• **Task directions**
Beginning with the line containing "(2) Der Vertrag" and ending with the last line, repeat the records exactly.

Data extracted from a collection
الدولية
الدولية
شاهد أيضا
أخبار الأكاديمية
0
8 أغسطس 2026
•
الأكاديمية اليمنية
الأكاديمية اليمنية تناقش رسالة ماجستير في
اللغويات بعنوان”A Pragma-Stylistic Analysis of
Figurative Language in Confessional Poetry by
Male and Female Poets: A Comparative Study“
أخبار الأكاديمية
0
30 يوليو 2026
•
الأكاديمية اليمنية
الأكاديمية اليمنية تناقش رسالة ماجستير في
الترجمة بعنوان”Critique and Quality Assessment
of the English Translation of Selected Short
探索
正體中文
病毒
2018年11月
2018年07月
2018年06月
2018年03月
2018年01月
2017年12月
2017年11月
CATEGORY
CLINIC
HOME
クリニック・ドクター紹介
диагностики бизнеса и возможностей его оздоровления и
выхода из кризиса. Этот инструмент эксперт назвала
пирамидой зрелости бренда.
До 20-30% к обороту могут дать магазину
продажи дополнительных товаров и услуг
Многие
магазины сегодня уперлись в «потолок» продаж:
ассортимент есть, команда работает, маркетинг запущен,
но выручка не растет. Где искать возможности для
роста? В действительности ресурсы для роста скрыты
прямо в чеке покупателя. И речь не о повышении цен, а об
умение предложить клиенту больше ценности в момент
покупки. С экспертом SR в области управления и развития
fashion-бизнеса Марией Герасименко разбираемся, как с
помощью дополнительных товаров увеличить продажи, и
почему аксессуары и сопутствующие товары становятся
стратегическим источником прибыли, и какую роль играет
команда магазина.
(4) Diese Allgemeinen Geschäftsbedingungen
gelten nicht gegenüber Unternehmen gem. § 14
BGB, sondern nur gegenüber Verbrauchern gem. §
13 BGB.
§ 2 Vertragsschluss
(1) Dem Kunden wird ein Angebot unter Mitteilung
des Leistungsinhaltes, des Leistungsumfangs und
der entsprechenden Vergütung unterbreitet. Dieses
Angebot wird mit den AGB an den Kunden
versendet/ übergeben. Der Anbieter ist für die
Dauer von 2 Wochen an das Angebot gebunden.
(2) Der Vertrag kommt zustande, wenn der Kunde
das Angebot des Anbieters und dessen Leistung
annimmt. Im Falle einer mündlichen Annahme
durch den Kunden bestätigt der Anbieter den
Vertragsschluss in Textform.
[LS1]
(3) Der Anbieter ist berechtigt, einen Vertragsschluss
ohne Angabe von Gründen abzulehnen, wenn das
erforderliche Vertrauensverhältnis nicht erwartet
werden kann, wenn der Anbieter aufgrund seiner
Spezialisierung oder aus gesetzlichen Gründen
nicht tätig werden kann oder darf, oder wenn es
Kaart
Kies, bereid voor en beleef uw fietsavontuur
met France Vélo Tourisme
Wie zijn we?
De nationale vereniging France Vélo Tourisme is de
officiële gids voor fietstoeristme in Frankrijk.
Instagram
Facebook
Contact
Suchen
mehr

• **Answer box**
(2) Der Vertrag kommt zustande, wenn der Kunde
das Angebot des Anbieters und dessen Leistung
annimmt. Im Falle einer mündlichen Annahme
durch den Kunden bestätigt der Anbieter den
Vertragsschluss in Textform.
[LS1]
(3) Der Anbieter ist berechtigt, einen Vertragsschluss
ohne Angabe von Gründen abzulehnen, wenn das
erforderliche Vertrauensverhältnis nicht erwartet
werden kann, wenn der Anbieter aufgrund seiner
Spezialisierung oder aus gesetzlichen Gründen
nicht tätig werden kann oder darf, oder wenn es
Kaart
Kies, bereid voor en beleef uw fietsavontuur
met France Vélo Tourisme
Wie zijn we?
De nationale vereniging France Vélo Tourisme is de
officiële gids voor fietstoeristme in Frankrijk.
Instagram
Facebook
Contact
Suchen
mehr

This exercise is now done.